No, not on that. Concentrate on remembering what Duncan Hamilton told you.
‘He mentioned a house in Mount Stewart Street,’ she said quickly. ‘Number 6, I think. And somewhere in Lansdowne Drive. Number 4—or maybe it was number 5. Then there was 55 Cedar Way, and somewhere in Picard Avenue, and…’ She shook her head. ‘I’m sorry, I can’t remember any more.’
‘You’ve done very well,’ he replied, snapping shut his notebook.
‘I just wish I could have saved Duncan Hamilton’s life,’ she murmured.
‘Once a packet bursts, it’s odds on that the body-packer will die.’

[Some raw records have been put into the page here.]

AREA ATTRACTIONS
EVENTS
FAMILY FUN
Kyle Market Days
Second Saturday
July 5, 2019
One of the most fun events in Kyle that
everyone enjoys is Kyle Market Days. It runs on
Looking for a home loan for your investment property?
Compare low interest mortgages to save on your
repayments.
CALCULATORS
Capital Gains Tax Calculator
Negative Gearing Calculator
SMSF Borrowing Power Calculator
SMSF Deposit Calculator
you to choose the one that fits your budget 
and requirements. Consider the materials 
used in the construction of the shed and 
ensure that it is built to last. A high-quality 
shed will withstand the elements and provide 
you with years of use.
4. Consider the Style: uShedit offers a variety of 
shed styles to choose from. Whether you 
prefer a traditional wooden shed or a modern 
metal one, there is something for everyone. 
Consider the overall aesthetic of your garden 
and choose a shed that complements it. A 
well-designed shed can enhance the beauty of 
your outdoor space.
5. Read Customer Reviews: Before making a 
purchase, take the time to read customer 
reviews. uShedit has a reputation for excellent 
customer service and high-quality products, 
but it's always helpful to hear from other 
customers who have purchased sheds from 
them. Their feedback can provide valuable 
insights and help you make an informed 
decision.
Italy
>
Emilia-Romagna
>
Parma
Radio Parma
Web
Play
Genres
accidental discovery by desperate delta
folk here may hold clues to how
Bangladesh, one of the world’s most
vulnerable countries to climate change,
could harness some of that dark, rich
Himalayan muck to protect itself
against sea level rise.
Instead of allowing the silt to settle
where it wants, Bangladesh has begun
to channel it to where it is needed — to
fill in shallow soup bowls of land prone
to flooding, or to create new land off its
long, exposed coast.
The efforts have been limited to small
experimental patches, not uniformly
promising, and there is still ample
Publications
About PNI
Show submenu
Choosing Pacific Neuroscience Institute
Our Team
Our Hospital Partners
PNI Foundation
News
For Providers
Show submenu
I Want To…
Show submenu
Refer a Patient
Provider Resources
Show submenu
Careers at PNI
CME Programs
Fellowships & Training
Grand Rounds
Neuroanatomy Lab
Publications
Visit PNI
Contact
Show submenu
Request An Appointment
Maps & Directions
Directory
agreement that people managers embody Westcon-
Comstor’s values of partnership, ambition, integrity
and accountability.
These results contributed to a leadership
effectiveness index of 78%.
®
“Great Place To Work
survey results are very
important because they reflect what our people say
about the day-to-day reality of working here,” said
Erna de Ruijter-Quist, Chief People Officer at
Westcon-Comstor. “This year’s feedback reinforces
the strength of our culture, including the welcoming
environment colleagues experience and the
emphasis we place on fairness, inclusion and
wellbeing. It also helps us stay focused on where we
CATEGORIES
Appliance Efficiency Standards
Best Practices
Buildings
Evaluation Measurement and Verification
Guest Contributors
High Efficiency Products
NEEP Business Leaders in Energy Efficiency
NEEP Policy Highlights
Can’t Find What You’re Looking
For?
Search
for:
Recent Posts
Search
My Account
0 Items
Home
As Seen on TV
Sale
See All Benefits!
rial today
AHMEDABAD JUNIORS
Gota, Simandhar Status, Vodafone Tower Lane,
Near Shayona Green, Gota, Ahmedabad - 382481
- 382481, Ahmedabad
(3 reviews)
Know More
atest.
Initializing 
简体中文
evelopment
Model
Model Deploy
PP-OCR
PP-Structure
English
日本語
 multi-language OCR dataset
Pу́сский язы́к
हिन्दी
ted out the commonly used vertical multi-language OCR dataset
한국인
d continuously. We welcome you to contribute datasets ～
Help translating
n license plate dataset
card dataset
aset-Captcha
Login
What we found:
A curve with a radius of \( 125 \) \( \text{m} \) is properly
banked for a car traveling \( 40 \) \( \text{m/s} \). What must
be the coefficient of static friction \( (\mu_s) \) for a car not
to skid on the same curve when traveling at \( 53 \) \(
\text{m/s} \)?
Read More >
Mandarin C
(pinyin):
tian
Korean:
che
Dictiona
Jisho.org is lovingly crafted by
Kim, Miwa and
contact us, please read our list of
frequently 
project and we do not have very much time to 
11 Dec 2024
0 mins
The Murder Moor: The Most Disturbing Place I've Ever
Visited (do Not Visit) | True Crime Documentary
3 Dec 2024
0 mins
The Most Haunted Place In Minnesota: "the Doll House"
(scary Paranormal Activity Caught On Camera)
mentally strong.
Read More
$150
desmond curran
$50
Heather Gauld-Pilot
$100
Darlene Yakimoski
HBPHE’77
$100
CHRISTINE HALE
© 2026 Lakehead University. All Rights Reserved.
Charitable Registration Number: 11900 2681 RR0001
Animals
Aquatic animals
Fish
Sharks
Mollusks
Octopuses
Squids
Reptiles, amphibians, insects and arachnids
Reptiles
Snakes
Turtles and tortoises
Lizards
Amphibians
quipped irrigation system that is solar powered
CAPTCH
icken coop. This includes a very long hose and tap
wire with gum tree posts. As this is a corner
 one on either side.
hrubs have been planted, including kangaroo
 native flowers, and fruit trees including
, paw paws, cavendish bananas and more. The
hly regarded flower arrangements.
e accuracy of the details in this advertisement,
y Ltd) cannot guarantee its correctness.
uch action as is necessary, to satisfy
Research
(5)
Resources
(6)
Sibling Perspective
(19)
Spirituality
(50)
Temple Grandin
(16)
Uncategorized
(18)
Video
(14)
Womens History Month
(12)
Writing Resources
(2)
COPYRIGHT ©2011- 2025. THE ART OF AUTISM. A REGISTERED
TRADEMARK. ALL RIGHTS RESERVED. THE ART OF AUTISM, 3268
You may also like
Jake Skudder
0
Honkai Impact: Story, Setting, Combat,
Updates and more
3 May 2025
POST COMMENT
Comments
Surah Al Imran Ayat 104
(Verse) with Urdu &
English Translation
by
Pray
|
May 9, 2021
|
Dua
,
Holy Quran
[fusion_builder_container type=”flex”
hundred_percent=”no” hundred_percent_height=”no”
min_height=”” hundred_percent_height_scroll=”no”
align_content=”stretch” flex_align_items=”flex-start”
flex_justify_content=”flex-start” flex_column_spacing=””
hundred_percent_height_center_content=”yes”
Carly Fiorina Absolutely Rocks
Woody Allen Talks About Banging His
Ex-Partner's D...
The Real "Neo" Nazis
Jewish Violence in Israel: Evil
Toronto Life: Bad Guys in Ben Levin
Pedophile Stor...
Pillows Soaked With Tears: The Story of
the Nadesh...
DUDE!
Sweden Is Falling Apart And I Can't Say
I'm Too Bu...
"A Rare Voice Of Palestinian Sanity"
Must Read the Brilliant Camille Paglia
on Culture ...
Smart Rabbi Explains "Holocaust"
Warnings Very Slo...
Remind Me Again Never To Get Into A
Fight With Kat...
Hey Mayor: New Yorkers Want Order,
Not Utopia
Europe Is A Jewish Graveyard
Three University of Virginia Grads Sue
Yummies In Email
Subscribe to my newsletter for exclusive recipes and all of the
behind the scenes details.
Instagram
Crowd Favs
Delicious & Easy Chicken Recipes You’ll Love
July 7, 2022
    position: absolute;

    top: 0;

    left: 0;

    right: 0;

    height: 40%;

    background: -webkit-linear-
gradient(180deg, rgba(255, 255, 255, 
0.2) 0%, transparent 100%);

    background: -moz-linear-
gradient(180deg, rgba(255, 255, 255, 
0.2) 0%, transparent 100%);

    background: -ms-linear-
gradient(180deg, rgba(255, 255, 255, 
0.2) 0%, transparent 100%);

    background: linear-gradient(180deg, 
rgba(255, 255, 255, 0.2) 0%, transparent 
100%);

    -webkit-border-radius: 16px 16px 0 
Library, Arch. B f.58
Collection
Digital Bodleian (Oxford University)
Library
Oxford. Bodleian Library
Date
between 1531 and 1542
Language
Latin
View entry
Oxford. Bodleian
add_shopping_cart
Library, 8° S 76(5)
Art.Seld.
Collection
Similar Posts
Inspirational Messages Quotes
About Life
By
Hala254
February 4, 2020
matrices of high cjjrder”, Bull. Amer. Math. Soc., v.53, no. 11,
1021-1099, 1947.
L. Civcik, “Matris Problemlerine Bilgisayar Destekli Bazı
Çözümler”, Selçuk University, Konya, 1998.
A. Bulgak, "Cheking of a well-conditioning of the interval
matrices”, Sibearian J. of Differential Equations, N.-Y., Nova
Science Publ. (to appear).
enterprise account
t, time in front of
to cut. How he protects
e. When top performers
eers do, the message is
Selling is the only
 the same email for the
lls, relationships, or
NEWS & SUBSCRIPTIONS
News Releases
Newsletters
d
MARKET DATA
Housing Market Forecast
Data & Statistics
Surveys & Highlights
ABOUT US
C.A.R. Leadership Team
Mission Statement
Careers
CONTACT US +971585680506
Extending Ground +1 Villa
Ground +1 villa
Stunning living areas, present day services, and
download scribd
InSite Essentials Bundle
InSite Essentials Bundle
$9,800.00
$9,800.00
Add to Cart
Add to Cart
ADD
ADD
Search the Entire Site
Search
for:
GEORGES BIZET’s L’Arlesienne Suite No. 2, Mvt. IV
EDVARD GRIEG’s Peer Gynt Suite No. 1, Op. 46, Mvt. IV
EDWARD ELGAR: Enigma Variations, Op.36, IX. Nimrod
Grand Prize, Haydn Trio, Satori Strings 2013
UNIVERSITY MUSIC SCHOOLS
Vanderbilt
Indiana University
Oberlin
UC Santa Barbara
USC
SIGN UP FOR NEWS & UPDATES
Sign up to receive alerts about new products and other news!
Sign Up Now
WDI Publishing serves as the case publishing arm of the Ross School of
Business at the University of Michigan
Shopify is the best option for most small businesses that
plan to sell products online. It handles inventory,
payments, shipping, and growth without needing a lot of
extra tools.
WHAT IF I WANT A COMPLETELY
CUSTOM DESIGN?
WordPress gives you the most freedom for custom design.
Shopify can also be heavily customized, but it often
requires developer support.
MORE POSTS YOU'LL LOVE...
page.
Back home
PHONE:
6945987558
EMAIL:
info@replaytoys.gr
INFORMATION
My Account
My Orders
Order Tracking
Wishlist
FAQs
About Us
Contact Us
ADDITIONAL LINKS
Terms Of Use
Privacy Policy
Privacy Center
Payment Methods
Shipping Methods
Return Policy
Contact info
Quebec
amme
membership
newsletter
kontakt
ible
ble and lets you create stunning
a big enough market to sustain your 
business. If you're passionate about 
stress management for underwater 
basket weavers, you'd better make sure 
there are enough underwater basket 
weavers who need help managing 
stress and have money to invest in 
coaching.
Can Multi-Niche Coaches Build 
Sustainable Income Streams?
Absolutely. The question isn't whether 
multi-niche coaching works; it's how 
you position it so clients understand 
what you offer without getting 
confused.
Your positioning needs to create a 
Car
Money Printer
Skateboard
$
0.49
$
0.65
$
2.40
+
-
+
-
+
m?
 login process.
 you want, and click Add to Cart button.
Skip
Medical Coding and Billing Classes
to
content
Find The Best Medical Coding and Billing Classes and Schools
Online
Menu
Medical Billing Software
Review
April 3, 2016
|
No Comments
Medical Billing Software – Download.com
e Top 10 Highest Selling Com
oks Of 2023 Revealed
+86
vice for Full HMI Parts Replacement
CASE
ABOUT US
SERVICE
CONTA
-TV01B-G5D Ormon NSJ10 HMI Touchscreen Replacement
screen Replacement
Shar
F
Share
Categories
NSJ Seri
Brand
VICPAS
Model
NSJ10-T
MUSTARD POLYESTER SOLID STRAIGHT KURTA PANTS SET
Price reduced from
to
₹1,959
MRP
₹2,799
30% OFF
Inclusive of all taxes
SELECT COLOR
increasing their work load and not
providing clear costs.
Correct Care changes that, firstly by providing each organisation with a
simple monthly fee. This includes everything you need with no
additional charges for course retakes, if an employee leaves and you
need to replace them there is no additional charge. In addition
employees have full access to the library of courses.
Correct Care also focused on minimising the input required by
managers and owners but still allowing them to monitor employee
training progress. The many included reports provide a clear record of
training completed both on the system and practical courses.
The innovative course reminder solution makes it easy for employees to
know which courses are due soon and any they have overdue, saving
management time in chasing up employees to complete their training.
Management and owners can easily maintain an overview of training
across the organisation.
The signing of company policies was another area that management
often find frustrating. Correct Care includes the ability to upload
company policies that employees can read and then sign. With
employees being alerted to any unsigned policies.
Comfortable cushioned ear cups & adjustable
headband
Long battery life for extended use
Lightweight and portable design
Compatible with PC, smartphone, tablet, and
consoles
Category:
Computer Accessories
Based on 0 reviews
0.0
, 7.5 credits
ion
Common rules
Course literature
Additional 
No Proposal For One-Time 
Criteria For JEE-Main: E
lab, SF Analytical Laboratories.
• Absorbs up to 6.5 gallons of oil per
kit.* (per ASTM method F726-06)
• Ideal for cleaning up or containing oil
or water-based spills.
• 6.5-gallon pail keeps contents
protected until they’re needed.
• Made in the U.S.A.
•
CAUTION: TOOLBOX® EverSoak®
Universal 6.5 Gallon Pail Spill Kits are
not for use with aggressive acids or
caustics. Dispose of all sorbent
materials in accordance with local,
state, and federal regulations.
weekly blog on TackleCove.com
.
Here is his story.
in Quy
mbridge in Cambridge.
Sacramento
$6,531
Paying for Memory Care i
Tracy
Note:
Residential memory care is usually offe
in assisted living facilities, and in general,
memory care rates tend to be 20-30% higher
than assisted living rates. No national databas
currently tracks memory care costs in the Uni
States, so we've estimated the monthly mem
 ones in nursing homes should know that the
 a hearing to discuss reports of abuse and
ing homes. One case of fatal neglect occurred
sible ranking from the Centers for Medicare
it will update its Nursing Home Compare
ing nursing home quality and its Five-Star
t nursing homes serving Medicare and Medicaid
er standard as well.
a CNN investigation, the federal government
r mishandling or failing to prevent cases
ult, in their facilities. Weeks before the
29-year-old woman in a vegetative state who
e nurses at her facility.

‘Then why in the world would anyone choose to do it?’ she protested, and he shrugged.
‘Because money can be a very powerful persuader if you’re poor and up to your eyeballs in debt.’
‘Yes, but—’
‘And they don’t all do it for the money,’ he continued. ‘Some of them are offered safe passage into a country that wouldn’t take them if they tried the legal, immigration route, and others do it because their family members are being held as collateral to ensure their cooperation.’